I tigrotti sembrano avere gli artigli un po’ spuntati in questo avvio di campionato. Per un esame della situazione, già non facile, in cui la Pro Patria si dibatte, Varesenews ha ascoltato il presidente biancoblu Alberto Armiraglio (foto) ed il tecnico GianCesare Discepoli. Il presidente Armiraglio non nasconde la delusione per quanto raccolto finora dai ragazzi di Discepoli, appena sette punti in altrettanti match di campionato. Un punto a partita è, inutile nascondersi, un risultato lontano dalle attese. Quali i problemi che hanno portato a questo? «Certamente vi sono state delle disattenzioni nostre in difesa,
in particolare nelle ultime partite si sono incassati gol evitabili. Va anche detto che abiamo avuto degli infortuni, come Temelin (che è rientrato giocando un tempo nel derby di Coppa Italia disputato ieri sera a Legnano) e Tramezzani, che ha ripreso ieri gli allenamenti e conta di poter tornare in campo ai primi di novembre». All’elenco delle magagne dei tigrotti, dimostratisi un po’ deboli in quello che era stato a lungo il loro punto di forza, la difesa, si aggiungono anche lamentele per alcune decisioni arbitrali. Secondo Armiraglio, infatti, alcuni dei gol annullati ai biancoblu durante queste ultime partite si sarebbero dimostrati validi rivedendo le immagini al replay. Il momento è difficile, ma Armiraglio non dispera, tanto più che alcuni elementi della squadra, segnatamente Artico e Trezzi, stanno offrendo buone prestazioni. Da un lato l’esperienza di un vecchio leone della serie B come Artico, dall’altro le qualità di un’"eterna promessa" tramutatasi in tigrotto con licenza di ruggire.
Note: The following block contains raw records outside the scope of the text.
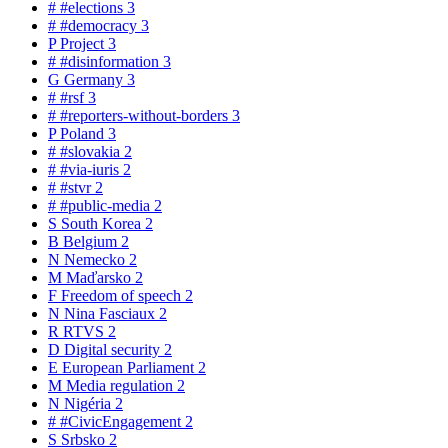
#
#elections
3
#
#democracy
3
P
Project
3
#
#disinformation
3
G
Germany
3
#
#rsf
3
#
#reporters-without-borders
3
P
Poland
3
#
#slovakia
2
#
#via-iuris
2
#
#stvr
2
#
#public-media
2
S
South Korea
2
B
Belgium
2
N
Nemecko
2
M
Maďarsko
2
F
Freedom of speech
2
N
Nina Fasciaux
2
R
RTVS
2
D
Digital security
2
E
European Parliament
2
M
Media regulation
2
N
Nigéria
2
#
#CivicEngagement
2
S
Srbsko
2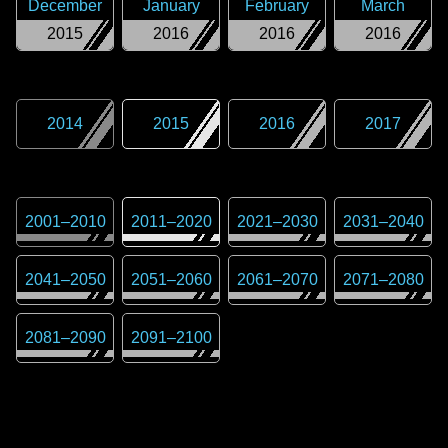
December
January
February
March
2015
2016
2016
2016
2014
2015
2016
2017
2001
–
2010
2011
–
2020
2021
–
2030
2031
–
2040
2041
–
2050
2051
–
2060
2061
–
2070
2071
–
2080
2081
–
2090
2091
–
2100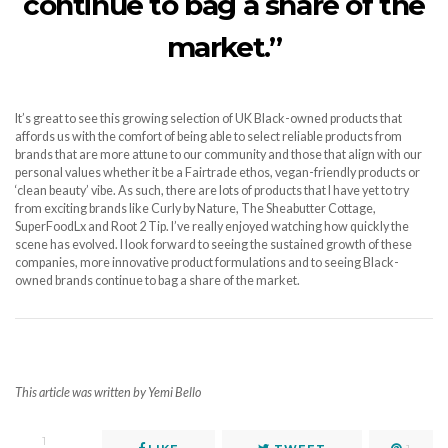
continue to bag a share of the
market.”
It’s great to see this growing selection of UK Black-owned products that
affords us with the comfort of being able to select reliable products from
brands that are more attune to our community and those that align with our
personal values whether it be a Fairtrade ethos, vegan-friendly products or
‘clean beauty’ vibe. As such, there are lots of products that I have yet to try
from exciting brands like Curly by Nature, The Sheabutter Cottage,
SuperFoodLx and Root 2 Tip. I’ve really enjoyed watching how quickly the
scene has evolved. I look forward to seeing the sustained growth of these
companies, more innovative product formulations and to seeing Black-
owned brands continue to bag a share of the market.
This article was written by Yemi Bello
1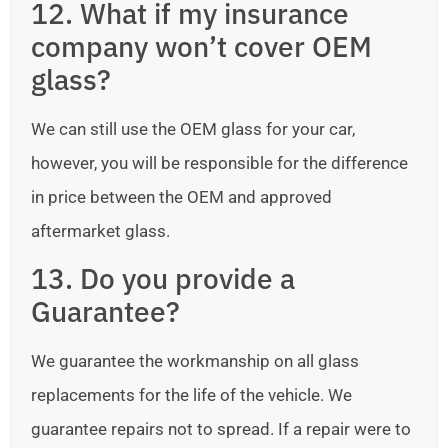
12. What if my insurance
company won’t cover OEM
glass?
We can still use the OEM glass for your car,
however, you will be responsible for the difference
in price between the OEM and approved
aftermarket glass.
13. Do you provide a
Guarantee?
We guarantee the workmanship on all glass
replacements for the life of the vehicle. We
guarantee repairs not to spread. If a repair were to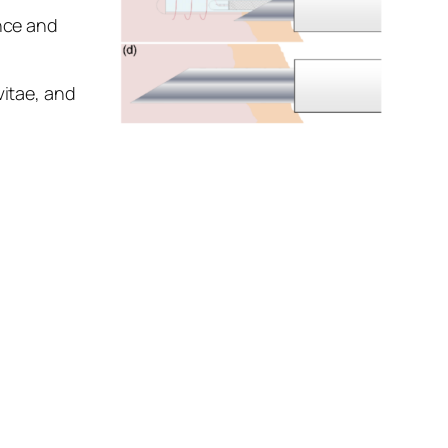
ance and
vitae, and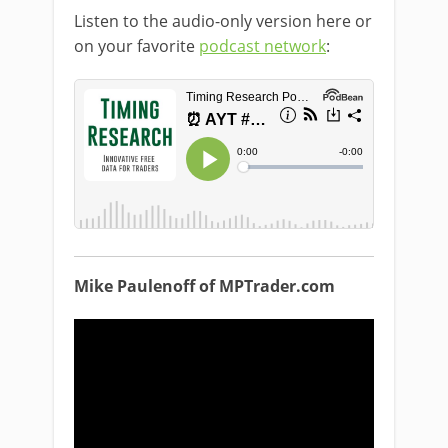
Listen to the audio-only version here or
on your favorite
podcast network
:
Mike Paulenoff of MPTrader.com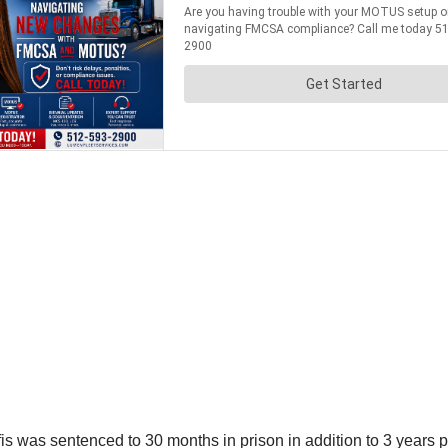
fis was sentenced to 30 months in prison in addition to 3 years 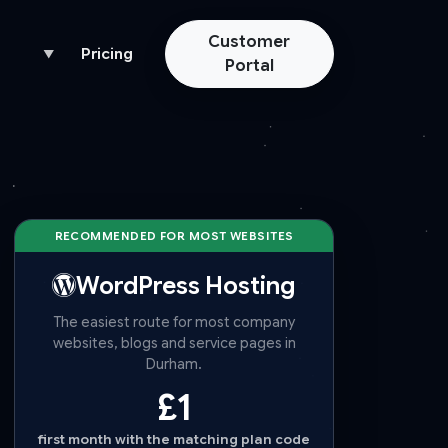
Customer
Pricing
▼
Portal
RECOMMENDED FOR MOST WEBSITES
WordPress Hosting
The easiest route for most company
websites, blogs and service pages in
Durham.
£1
first month with the matching plan code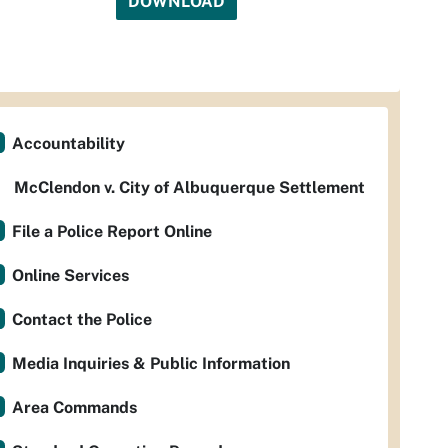
DOWNLOAD
Accountability
McClendon v. City of Albuquerque Settlement
File a Police Report Online
Online Services
Contact the Police
Media Inquiries & Public Information
Area Commands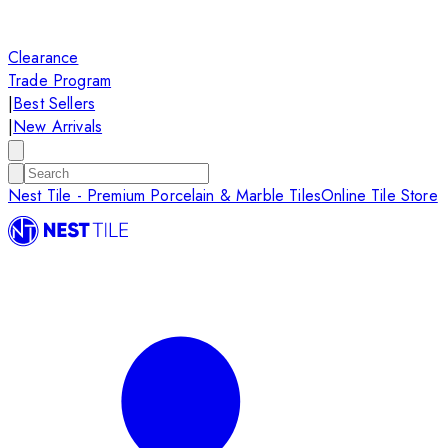
Clearance
Trade Program
|
Best Sellers
|
New Arrivals
Nest Tile - Premium Porcelain & Marble Tiles
Online Tile Store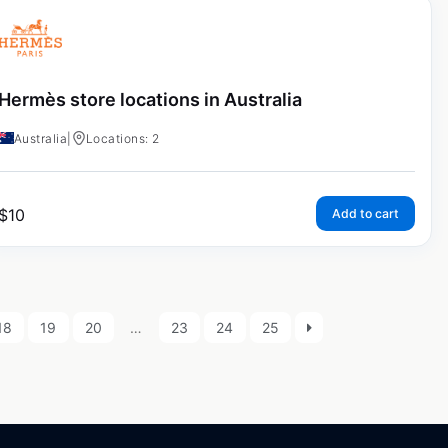
Hermès store locations in Australia
Australia
|
Locations: 2
$
10
Add to cart
18
19
20
…
23
24
25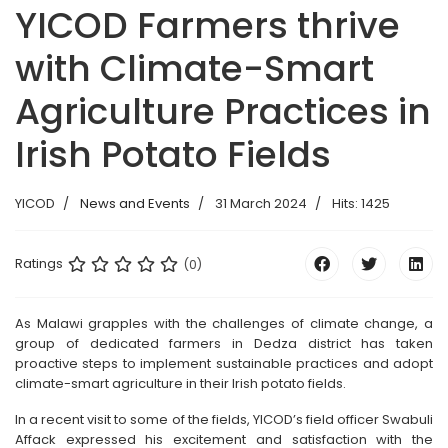
YICOD Farmers thrive
with Climate-Smart
Agriculture Practices in
Irish Potato Fields
YICOD
News and Events
31 March 2024
Hits: 1425
Ratings
(0)
As Malawi grapples with the challenges of climate change, a
group of dedicated farmers in Dedza district has taken
proactive steps to implement sustainable practices and adopt
climate-smart agriculture in their Irish potato fields.
In a recent visit to some of the fields, YICOD’s field officer Swabuli
Affack expressed his excitement and satisfaction with the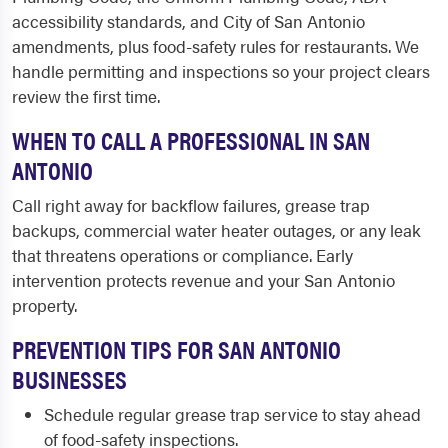
accessibility standards, and City of San Antonio
amendments, plus food-safety rules for restaurants. We
handle permitting and inspections so your project clears
review the first time.
WHEN TO CALL A PROFESSIONAL IN SAN
ANTONIO
Call right away for backflow failures, grease trap
backups, commercial water heater outages, or any leak
that threatens operations or compliance. Early
intervention protects revenue and your San Antonio
property.
PREVENTION TIPS FOR SAN ANTONIO
BUSINESSES
Schedule regular grease trap service to stay ahead
of food-safety inspections.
Quanto alla panchina di Discepoli, che alcuni danno già per rovente, il presidente non si sbilancia: «Non saremo certo noi a scaldare
ulteriormente la situazione» assicura. Dal canto suo, il tecnico appre infastidito dalle illazioni della stampa, e si dice «tranquillissimo» e sicuro del fatto suo: «Io cerco di lavorare con la
squadra al meglio, poi spetta alla società valutare quello che
faccio». Per la partita di Marassi con il Genoa Discepoli non è certo di poter schierare Temelin fin dal primo minuto, ma il bomber biancoblu sarà sicuramente tra i convocati. Sui problemi della difesa, Discepoli è netto: «Ne abbiamo discusso con la
proprietà, sanno le mie opinioni in materia. Ho provato anche
a cambiare modulo ma qualche problema rimaneva comunque. I gol li
abbiamo presi, più che per cali di tensioni, su singoli
episodi. Ma sono convinto che alla fine i conti tornano sempre,
speriamo solo di riprenderci alla svelta».